A Taste of Urban Pizza Co. in Santa Rosa
How can Santa Rosa's newest pizza joint, Urban Pizza Co., boast a history spanning more than 40 years? It can when the owner is Dennis Milano, whose career includes 34 years alone at the famed Milano Pizzeria in San Francisco. Here his art revolves – literally – around hand spun dough for pizzas and piadina, for crust and bread that's thin but with very good chew.
The look: Spanning just 650 square feet, the place is popular for takeout and delivery, though there are a few cheerfully painted red tables for folks who can't wait to dive in to the delectable smelling food.
The most difficult choice: figuring out much pizza you can consume. Pies come in 12-, 14- or 18-inch. And joy: you can also select by-the-slice from a wide variety in the display case – your pick will be heated to order in the oven.
To eat: The best seller is the Urban Combo, of salami, sausage, pepperoni, mushroom, onion, bell pepper, mozzarella and red sauce ($19.25/$25.25/$29). But with ten different pie combos plus an elaborate build-your-own list, you're sure to find something mouthwatering. Toppings are inventive, too, such as artichoke hearts, jalapenos, roasted eggplant and feta.
Some pies go global, like the True Greek of feta, tomato, cucumber, black olive, bell pepper, onion, oregano, mozzarella and red sauce ($19.25/$25.25/$29). I also like the slightly spicy Thai One On, a flavor blast of chicken breast, carrots, bell pepper, onion, cilantro, carrots, garlic, mozzarella, peanut sauce and sweet chile sauce ($18/$23.50/$27).
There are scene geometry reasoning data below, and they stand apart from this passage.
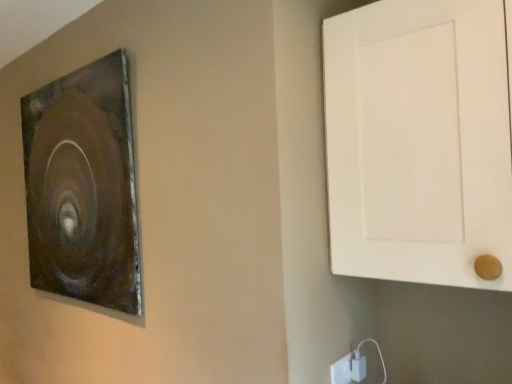 Question: From a real-world perspective, is white matte door at right located beneath metallic brown picture frame at upper left?

Choices:
 (A) no
 (B) yes

Answer: (A)

Question: Does white matte door at right have a smaller size compared to metallic brown picture frame at upper left?

Choices:
 (A) yes
 (B) no

Answer: (B)

Question: From the image's perspective, would you say white matte door at right is positioned over metallic brown picture frame at upper left?

Choices:
 (A) no
 (B) yes

Answer: (B)

Question: Is the depth of white matte door at right less than that of metallic brown picture frame at upper left?

Choices:
 (A) no
 (B) yes

Answer: (B)

Question: Would you say white matte door at right is a long distance from metallic brown picture frame at upper left?

Choices:
 (A) yes
 (B) no

Answer: (B)

Question: Considering the relative positions of white matte door at right and white plastic electric outlet at lower right in the image provided, is white matte door at right to the left or to the right of white plastic electric outlet at lower right?

Choices:
 (A) left
 (B) right

Answer: (B)

Question: Considering their positions, is white matte door at right located in front of or behind white plastic electric outlet at lower right?

Choices:
 (A) front
 (B) behind

Answer: (A)

Question: In terms of width, does white matte door at right look wider or thinner when compared to white plastic electric outlet at lower right?

Choices:
 (A) wide
 (B) thin

Answer: (A)

Question: From a real-world perspective, relative to white plastic electric outlet at lower right, is white matte door at right vertically above or below?

Choices:
 (A) above
 (B) below

Answer: (A)

Question: From a real-world perspective, relative to white matte door at right, is white plastic electric outlet at lower right vertically above or below?

Choices:
 (A) below
 (B) above

Answer: (A)

Question: From the image's perspective, is white plastic electric outlet at lower right above or below white matte door at right?

Choices:
 (A) below
 (B) above

Answer: (A)

Question: Is white plastic electric outlet at lower right inside or outside of white matte door at right?

Choices:
 (A) outside
 (B) inside

Answer: (A)

Question: Is point (332, 365) closer or farther from the camera than point (348, 178)?

Choices:
 (A) farther
 (B) closer

Answer: (A)

Question: In terms of size, does metallic brown picture frame at upper left appear bigger or smaller than white matte door at right?

Choices:
 (A) small
 (B) big

Answer: (A)

Question: In the image, is metallic brown picture frame at upper left positioned in front of or behind white matte door at right?

Choices:
 (A) behind
 (B) front

Answer: (A) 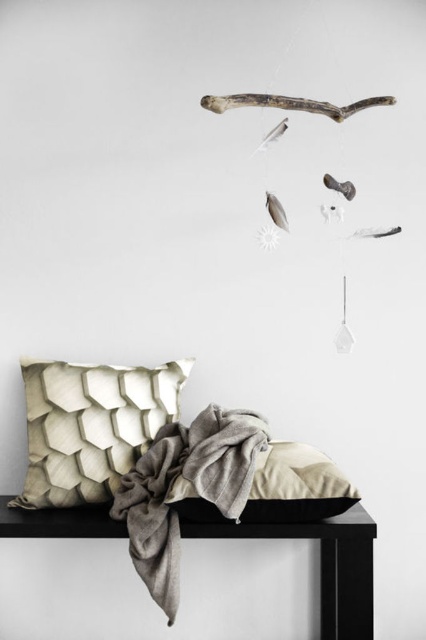 Question: Considering the real-world distances, which object is farthest from the black matte table at center?

Choices:
 (A) soft beige blanket at center
 (B) beige textured pillow at lower left

Answer: (B)

Question: Can you confirm if soft beige blanket at center is wider than black matte table at center?

Choices:
 (A) no
 (B) yes

Answer: (A)

Question: Observing the image, what is the correct spatial positioning of soft beige blanket at center in reference to black matte table at center?

Choices:
 (A) below
 (B) above

Answer: (B)

Question: Is beige textured pillow at lower left above black matte table at center?

Choices:
 (A) no
 (B) yes

Answer: (B)

Question: Estimate the real-world distances between objects in this image. Which object is closer to the soft beige blanket at center?

Choices:
 (A) beige textured pillow at lower left
 (B) black matte table at center

Answer: (B)

Question: Among these objects, which one is farthest from the camera?

Choices:
 (A) soft beige blanket at center
 (B) black matte table at center

Answer: (B) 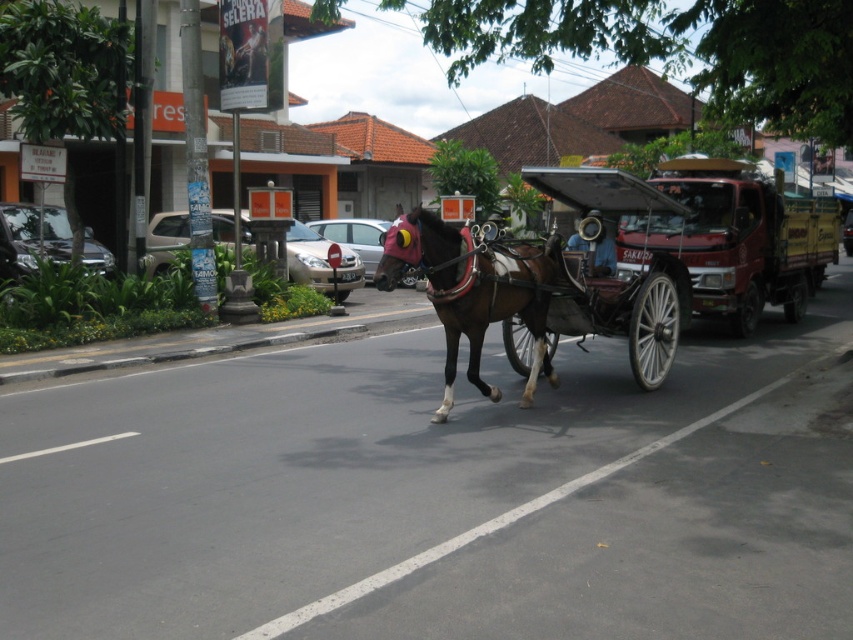 In the scene shown: You are a delivery person needing to pass through a narrow alley that is only as wide as the wooden cart at center. Can your delivery van, which is as wide as the brown glossy horse at center, fit through the alley without any adjustments?

The wooden cart at center is wider than the brown glossy horse at center. Since the alley is as wide as the wooden cart at center, the delivery van, which is as wide as the brown glossy horse at center, can fit through the alley because it is narrower than the alley width.

You are a delivery person trying to navigate through a narrow alleyway that is only 1.5 meters wide. You need to pass by the metallic red horse cart at center and the brown glossy horse at center. Can both objects fit side by side in the alleyway?

The metallic red horse cart at center has a lesser width compared to brown glossy horse at center. However, since the alleyway is only 1.5 meters wide, it is unlikely both the metallic red horse cart at center and the brown glossy horse at center can fit side by side due to their combined width exceeding the alleyway width. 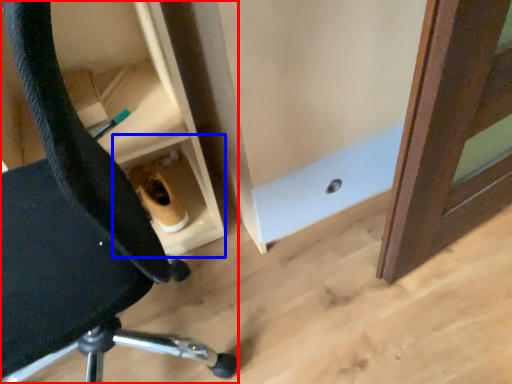 Question: Which of the following is the closest to the observer, chair (highlighted by a red box) or cabinetry (highlighted by a blue box)?

Choices:
 (A) chair
 (B) cabinetry

Answer: (A) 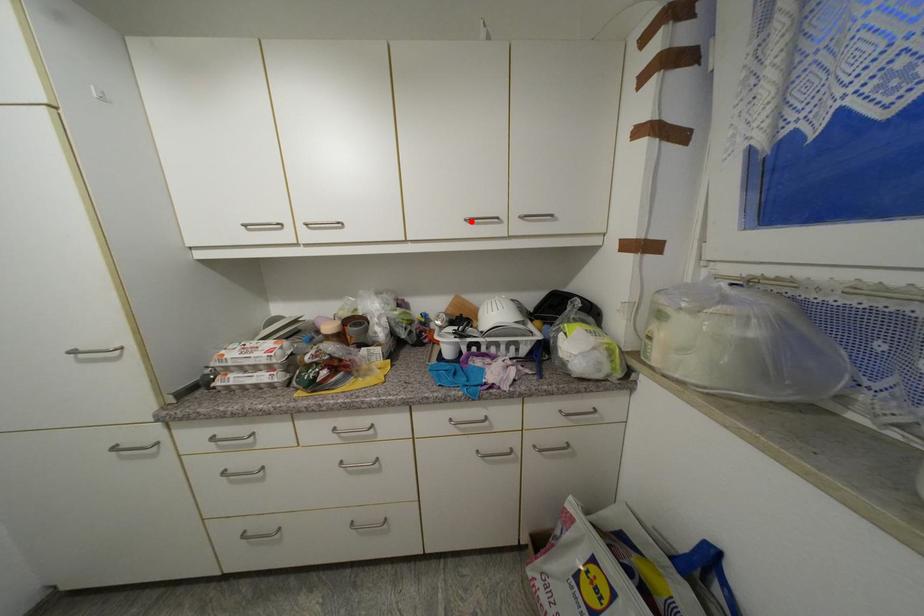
Whatever you order, these pies are terrific, in old school style with generous toppings to put you in a happy food coma.
Piadina aren't common in Sonoma County, but they should be, if they could all be as good as these models. The light, Italian flatbread sandwiches come stuffed with goodies like salty prosciutto, mozz, pesto, tomatoes and shredded cabbage in tangy vinaigrette ($9.50).
Big salads go fancy, meanwhile, in tosses like arugula, cranberries, pumpkin seeds, Parmesan and zingy apple cider vinaigrette ($9.50).
To note: Pizzas might seem pricey, but they are loaded, and easily make multiple meals. Two slices satisfied some voracious eaters in my party.
Dessert: Ask for a side of roasted carrots with tzatziki ($6.95). They're sweet and satisfying.
To drink: Sodas ($1.25), of course, but also a lengthy selection of exotic flavored Guayaki Yerba Mate teas ($2.25-$2.95).
Details: 500 Mission Blvd, Santa Rosa, 707-978-4668.